The inductive step to higher dimensions

Now consider constructing a cylindrical algebraic decomposition for $ {\mathbb{R}}^n$ (note the decomposition is actually semi-algebraic). Figure 6.35 shows an example for $ {\mathbb{R}}^2$. First consider how to iteratively project the polynomials down to $ {\mathbb{R}}$ to ensure that when the decomposition of $ {\mathbb{R}}^n$ is constructed, the sign-invariant property is maintained.
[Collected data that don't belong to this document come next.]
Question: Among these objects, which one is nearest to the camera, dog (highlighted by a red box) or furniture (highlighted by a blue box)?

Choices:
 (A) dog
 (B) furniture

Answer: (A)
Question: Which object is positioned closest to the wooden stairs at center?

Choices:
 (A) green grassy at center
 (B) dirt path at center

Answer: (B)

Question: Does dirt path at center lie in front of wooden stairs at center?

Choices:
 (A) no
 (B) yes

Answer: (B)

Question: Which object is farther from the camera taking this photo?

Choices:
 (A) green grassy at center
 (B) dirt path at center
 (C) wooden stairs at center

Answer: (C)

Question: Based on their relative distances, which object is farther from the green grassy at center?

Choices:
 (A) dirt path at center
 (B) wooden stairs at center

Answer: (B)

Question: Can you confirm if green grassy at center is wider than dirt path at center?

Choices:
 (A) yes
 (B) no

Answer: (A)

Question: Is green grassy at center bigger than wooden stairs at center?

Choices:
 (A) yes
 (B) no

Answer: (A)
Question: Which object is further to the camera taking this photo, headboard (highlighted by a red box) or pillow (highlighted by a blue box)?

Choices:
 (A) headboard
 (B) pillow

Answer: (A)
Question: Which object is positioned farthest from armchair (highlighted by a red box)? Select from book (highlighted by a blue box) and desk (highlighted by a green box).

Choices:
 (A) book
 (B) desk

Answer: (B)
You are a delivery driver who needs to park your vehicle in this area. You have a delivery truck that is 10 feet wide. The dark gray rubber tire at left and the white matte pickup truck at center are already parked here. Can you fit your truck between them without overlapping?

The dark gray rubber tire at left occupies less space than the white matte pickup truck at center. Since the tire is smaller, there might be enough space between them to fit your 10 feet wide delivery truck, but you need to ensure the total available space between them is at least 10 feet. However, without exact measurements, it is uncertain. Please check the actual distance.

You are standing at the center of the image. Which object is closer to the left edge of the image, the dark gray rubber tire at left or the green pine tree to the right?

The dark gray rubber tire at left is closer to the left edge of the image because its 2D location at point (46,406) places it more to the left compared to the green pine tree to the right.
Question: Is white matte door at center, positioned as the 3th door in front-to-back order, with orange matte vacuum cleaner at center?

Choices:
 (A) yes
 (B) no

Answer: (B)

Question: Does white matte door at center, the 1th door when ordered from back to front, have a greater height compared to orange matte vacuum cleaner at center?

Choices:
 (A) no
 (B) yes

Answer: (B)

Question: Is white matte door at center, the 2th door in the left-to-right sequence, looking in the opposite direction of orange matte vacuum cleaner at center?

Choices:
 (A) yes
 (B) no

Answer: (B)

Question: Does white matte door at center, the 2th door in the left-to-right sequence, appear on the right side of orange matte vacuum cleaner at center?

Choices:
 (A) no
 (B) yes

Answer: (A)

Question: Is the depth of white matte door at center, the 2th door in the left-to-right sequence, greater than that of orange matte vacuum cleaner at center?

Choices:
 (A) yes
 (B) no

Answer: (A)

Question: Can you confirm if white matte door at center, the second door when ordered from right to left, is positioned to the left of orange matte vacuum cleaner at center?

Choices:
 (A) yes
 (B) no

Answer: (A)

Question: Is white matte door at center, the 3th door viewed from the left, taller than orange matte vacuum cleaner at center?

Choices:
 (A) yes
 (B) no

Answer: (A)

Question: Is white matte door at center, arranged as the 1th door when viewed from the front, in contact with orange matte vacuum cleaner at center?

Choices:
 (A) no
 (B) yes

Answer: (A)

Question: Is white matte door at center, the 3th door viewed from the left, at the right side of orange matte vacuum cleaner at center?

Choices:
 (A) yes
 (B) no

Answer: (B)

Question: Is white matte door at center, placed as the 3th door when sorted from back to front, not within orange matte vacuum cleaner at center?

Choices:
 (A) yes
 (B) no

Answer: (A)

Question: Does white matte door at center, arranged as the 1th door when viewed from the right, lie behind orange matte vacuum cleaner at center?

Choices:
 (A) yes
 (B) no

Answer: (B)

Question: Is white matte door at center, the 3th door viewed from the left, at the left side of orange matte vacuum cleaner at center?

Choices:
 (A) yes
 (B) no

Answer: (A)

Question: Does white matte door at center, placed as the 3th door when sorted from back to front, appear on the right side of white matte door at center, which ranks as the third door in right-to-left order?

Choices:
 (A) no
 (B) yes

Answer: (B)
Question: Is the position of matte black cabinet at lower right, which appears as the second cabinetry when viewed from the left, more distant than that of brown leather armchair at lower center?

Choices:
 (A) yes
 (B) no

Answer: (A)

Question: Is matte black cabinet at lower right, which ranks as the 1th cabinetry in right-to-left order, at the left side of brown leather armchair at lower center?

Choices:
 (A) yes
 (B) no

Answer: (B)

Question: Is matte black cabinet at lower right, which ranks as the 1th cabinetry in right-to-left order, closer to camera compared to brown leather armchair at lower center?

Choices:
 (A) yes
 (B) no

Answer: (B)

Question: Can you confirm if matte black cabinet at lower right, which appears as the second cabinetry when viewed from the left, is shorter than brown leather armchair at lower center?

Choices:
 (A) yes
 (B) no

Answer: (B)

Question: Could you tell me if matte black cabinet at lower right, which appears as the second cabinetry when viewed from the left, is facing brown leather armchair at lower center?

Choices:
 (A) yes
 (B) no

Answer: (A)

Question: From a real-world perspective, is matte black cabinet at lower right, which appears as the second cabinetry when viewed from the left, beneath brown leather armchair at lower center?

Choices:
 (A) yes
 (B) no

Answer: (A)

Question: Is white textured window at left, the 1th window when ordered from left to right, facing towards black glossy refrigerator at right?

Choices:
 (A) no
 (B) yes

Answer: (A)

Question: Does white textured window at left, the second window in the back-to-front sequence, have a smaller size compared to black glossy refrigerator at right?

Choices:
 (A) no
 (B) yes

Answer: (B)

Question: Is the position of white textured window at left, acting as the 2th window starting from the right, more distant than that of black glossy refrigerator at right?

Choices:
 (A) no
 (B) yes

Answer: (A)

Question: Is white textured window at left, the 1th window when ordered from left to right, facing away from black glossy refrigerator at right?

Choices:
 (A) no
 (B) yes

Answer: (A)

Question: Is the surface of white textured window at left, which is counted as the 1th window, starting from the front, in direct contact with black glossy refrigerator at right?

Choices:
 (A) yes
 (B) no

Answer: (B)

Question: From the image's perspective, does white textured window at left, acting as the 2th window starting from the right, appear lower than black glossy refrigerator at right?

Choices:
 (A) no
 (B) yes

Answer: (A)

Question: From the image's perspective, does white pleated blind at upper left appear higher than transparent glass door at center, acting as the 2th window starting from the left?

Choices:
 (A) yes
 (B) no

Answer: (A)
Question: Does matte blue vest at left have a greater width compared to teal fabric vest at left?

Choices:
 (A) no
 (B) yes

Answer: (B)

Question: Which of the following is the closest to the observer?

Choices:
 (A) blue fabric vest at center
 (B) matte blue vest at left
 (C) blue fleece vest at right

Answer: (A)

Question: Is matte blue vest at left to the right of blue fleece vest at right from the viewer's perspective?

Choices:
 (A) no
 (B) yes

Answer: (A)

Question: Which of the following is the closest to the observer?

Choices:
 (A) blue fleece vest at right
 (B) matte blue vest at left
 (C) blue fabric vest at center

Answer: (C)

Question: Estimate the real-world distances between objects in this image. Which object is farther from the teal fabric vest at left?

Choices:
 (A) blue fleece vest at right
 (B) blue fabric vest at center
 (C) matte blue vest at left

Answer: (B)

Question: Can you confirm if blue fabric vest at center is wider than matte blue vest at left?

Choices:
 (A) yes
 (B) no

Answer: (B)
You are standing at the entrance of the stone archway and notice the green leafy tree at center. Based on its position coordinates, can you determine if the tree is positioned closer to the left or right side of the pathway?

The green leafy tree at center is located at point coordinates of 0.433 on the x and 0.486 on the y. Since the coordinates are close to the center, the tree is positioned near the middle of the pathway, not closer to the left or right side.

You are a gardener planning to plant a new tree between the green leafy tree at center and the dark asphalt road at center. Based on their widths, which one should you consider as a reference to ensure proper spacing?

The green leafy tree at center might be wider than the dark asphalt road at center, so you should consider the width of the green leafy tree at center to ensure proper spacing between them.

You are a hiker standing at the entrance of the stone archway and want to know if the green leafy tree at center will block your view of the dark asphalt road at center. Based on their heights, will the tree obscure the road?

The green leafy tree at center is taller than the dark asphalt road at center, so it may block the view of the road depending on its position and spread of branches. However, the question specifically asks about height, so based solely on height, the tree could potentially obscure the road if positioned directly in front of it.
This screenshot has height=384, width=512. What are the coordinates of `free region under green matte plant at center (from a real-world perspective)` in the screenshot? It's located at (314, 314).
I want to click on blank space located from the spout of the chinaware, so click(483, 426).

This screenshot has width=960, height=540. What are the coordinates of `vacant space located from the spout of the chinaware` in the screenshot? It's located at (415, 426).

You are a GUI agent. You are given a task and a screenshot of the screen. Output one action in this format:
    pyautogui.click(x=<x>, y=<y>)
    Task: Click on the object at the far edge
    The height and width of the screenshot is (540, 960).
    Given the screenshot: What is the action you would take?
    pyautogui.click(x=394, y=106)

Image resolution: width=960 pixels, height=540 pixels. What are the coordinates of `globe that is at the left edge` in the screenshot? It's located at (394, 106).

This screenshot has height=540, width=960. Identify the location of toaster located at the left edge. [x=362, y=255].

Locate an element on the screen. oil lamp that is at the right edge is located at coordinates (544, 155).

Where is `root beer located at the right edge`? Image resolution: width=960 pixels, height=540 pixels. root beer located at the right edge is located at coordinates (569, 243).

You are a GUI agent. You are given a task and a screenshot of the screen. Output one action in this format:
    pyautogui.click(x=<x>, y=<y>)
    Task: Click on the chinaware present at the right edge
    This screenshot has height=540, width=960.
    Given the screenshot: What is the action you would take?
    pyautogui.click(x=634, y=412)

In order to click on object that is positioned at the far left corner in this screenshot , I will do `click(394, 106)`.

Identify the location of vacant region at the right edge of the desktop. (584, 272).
The resulting decomposition corresponds to a singular complex.

Figure 6.33: Critical points occur either when the surface folds over in the vertical direction or when surfaces intersect.

There are two cases that cause cell boundaries to be formed, as shown in Figure 6.33. Let $ {\cal F}_n$ denote the original set of polynomials in $ {\mathbb{Q}}[x_1,\ldots, x_n]$ that are used to define the semi-algebraic set (or Tarski sentence) in $ {\mathbb{R}}^n$. Form a single polynomial $ f = \prod_{i=1}^m f_i$. Let $ f^\prime = \partial
f/\partial x_n$, which is also a polynomial. Let $ g =
GCD(f,f^\prime)$, which is the greatest common divisor of $ f$ and $ f^\prime$. The set of zeros of $ g$ is the set of all points that are zeros of both $ f$ and $ f^\prime$. Being a zero of $ f^\prime$ means that the surface given by $ f = 0$ does not vary locally when perturbing $ x_n$. These are places where a cell boundary needs to be formed because the surface may fold over itself in the $ x_n$ direction, which is not permitted for a cylindrical decomposition. Another place where a cell boundary needs to be formed is at the intersection of two or more polynomials in $ {\cal F}_n$. The projection technique from $ {\mathbb{R}}^n$ to $ {\mathbb{R}}^{n-1}$ generates a set, $ {\cal F}_{n-1}$, of polynomials in $ {\mathbb{Q}}[x_1,\ldots,x_{n-1}]$ that satisfies these requirements. The polynomials $ {\cal F}_{n-1}$ have the property that at least one contains a zero point below every point in $ x \in {\mathbb{R}}^n$ for which $ f(x) = 0$ and $ f^\prime(x)=0$, or polynomials in $ {\cal F}_n$ intersect. The projection method that constructs $ {\cal F}_{n-1}$ involves computing principle subresultant coefficients, which are covered in [77,853]. Resultants, of which the subresultants are an extension, are covered in [250].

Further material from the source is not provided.